Safelincs can supply one which is a combined smoke and Carbon monoxide alarm, not only does it beep, it SPEAKS (So you know if its smoke or carbon monoxide) CLICK HERE For more information.
The above is only my opinion.
Posted 20 January 2014 - 08:07 PM
Hi my CO alarm sounded tonight, its defo not flat batteries and they was replaced within the last six months I didn't know how to stop it so I removed the batteries and replaced them straight away and as not gone off since this was 1/2 hour ago, what I believe it could be is we have a integral garage underneath the house and I had started my Jeep up to put it on some ramps for repairs but this was 3.5 hours ago.
Posted 25 January 2014 - 10:55 AM
It could of course be CO, as cars are producing plenty of it. Did you maybe charge your car battery in the living accommodation. Car batteries when being charged produce hydrogen and oxygen and the hydrogen can set off your CO alarms.
Posted 03 February 2014 - 08:37 AM
I assume that this post refers to a full-blown alarm rather than just a low battery warning.
Always assume that the alarm is real. That means open up all windows, switch off all gas appliances and, if possible, other forms of burners/fires, send your family outside. Take the CO alarm outside with yourself (if possible).

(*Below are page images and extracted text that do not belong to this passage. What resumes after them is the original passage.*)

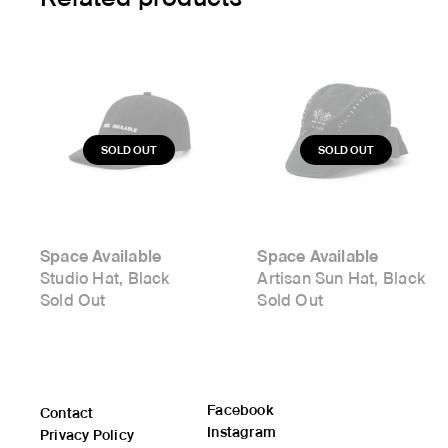
Space Available
Space Available
Studio Hat, Black
Artisan Sun Hat, Black
Sold Out
Sold Out
Facebook
Contact
Instagram
Privacy Policy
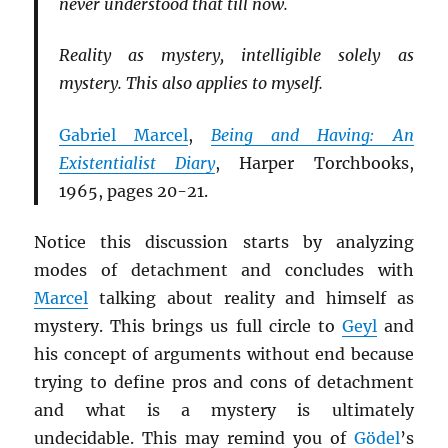
never understood that till now.
Reality as mystery, intelligible solely as
mystery. This also applies to myself.
Gabriel Marcel
,
Being and Having: An
Existentialist Diary
, Harper Torchbooks,
1965, pages 20-21.
Notice this discussion starts by analyzing
modes of detachment and concludes with
Marcel
talking about reality and himself as
mystery. This brings us full circle to
Geyl
and
his concept of arguments without end because
trying to define pros and cons of detachment
and what is a mystery is ultimately
undecidable. This may remind you of
Gödel
’s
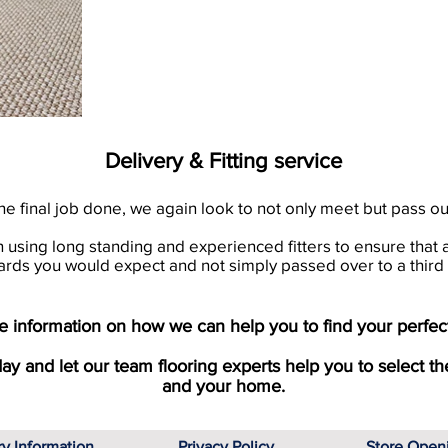
Delivery & Fitting service
he final job done, we again look to not only meet but pass o
en using long standing and experienced fitters to ensure that 
ards you would expect and not simply passed over to a third 
 information on how we can help you to find your perfect
day and let our team flooring experts help you to select th
and your home.
ry Information
Privacy Policy
Store Open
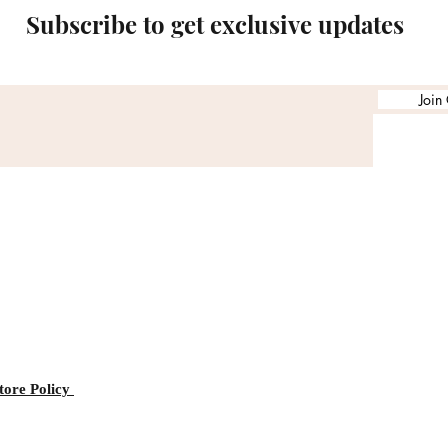
Subscribe to get exclusive updates
Join
tore Policy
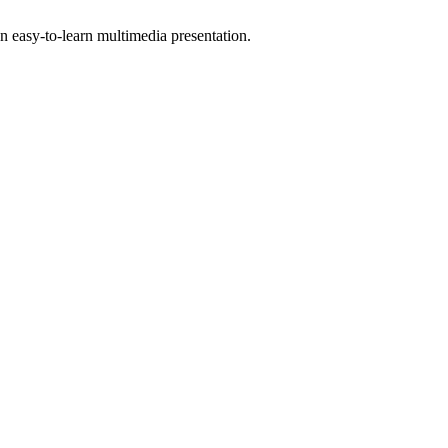
 easy-to-learn multimedia presentation.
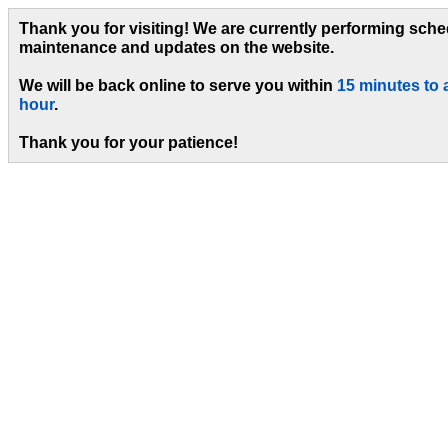
Thank you for visiting! We are currently performing sch
maintenance and updates on the website.
We will be back online to serve you within
15 minutes to 
hour
.
Thank you for your patience!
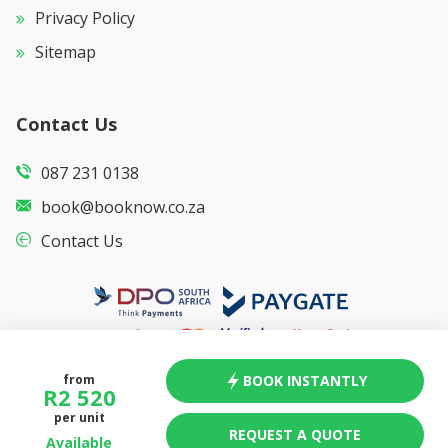
Privacy Policy
Sitemap
Contact Us
087 231 0138
book@booknow.co.za
Contact Us
BOOK INSTANTLY
from
R
2 520
per unit
REQUEST A QUOTE
Available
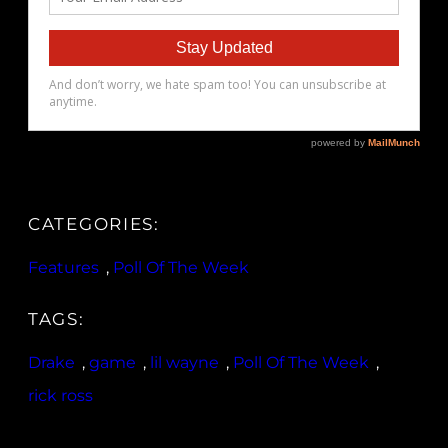
CATEGORIES:
Features
, 
Poll Of The Week
TAGS:
Drake
, 
game
, 
lil wayne
, 
Poll Of The Week
, 
rick ross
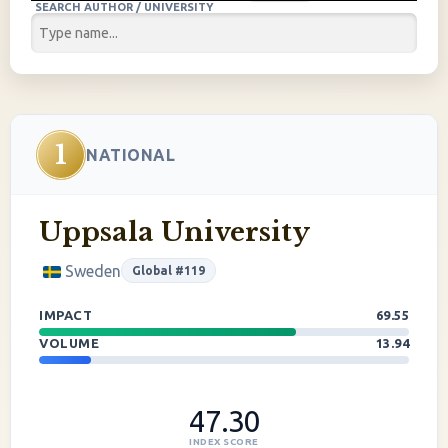
SEARCH AUTHOR / UNIVERSITY
1
NATIONAL
Uppsala University
Sweden
Global #119
IMPACT
69.55
VOLUME
13.94
47.30
INDEX SCORE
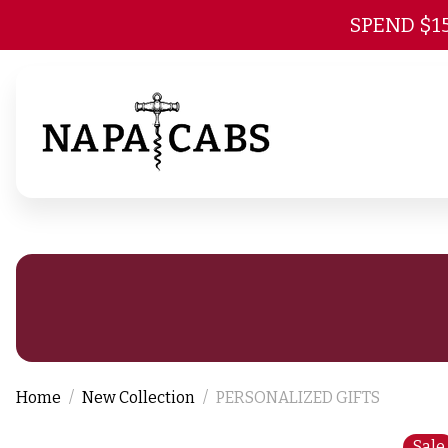
SPEND $1
Home
New Collection
PERSONALIZED GIFTS
Sale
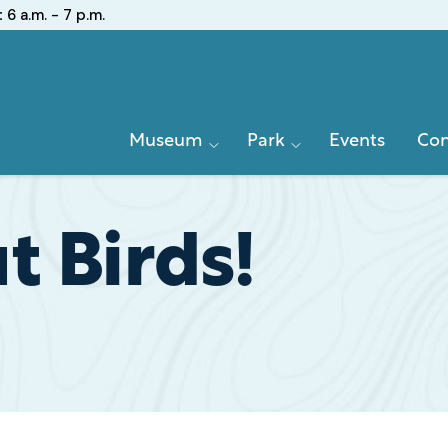
:
6 a.m. - 7 p.m.
Primary
Museum
Park
Events
Con
Navigation
 Birds!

Check that the lifespan of the detector is not exceeded. Most CO alarms up to now had a 5, 6 or 7 year lifespan. However, some of the newer models are 10 year long-life carbon monoxide detectors.
See if the alarm stops after about 10 to 15 minutes outside. If it continues after that time, the unit is probably faulty.
If the alarm stops within 10 to 15 minutes outside, you might have CO gas in your premises. Call out the relevant service. Please find the telephone number in this article.
Please note that certain chemicals can trigger a false CO alarm. If you are charging a car or boat batteries inside your home, the hydrogen produced by the battery can trigger a false alarm.